Like I said, it's the art of the squeal.
This potential US-China trade war could be another situation to add to this list, but we have no reason to believe the administration is going to go into moderate mode just yet. In fact, we have every reason to believe the opposite.
Last Friday, the US put China on a "priority watch list" of 12 countries that consistently violate intellectual property rules for the 14th year in row, and according to reports, there's talk of initiating another trade investigation into China's cloud computing industry.
Plus, earlier this month the Commerce Department put sanctions on Chinese telecom supplier ZTE. For the next 7 years, the company will not have access to US parts because it violated intellectual property agreements. Sounds good, but the situation has US experts worried that other countries (maybe even China) will develop the technology to fill the gap.
James Andrew Lewis over at the Center for Strategic and International Studies explained why fining ZTE may have been a better idea:
In the 1960s, or even the 1970s, the United States could get away with this kind of blanket proscription.
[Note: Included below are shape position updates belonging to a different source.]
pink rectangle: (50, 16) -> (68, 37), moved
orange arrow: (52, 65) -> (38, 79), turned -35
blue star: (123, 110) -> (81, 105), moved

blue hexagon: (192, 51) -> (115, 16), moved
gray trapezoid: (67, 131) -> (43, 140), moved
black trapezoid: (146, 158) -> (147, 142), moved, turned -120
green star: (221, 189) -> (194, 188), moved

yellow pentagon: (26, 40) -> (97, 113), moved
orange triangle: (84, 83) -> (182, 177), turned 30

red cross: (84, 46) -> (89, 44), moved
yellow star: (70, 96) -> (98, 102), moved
It made technology that no one else could duplicate. That is no longer true. The diffusion of technological capabilities around the work began more than 20 years ago, and the rate of diffusion continues to increase. Just this week, China's president, Xi Jinping, called for China to redouble its efforts to close the gap with the United States in advanced technologies...
U.S. technological leadership is diminishing as other countries become more adept at creating advanced technology, but our actions can affect and limit the pace and scope of this. The goal should not be to accelerate technological competition; ZTE's punishment, however well deserved, may have the opposite effect.
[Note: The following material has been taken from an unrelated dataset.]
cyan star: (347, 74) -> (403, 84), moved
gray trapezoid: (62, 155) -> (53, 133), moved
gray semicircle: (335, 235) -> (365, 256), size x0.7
Either way, the ZTE situation seemed to bother the Chinese press.
So, since you're still keeping score, what we have is a meeting of two parties who have yet to make any headway in the past, and have not changed their expectations. Meanwhile, the stakes are getting higher, a trade war is looming, and the Trump administration is taking aggressive action that some experts worry may backfire.
If nothing happens at this meeting we're probably getting the best case scenario.
This column does not necessarily reflect the opinion of Business Insider.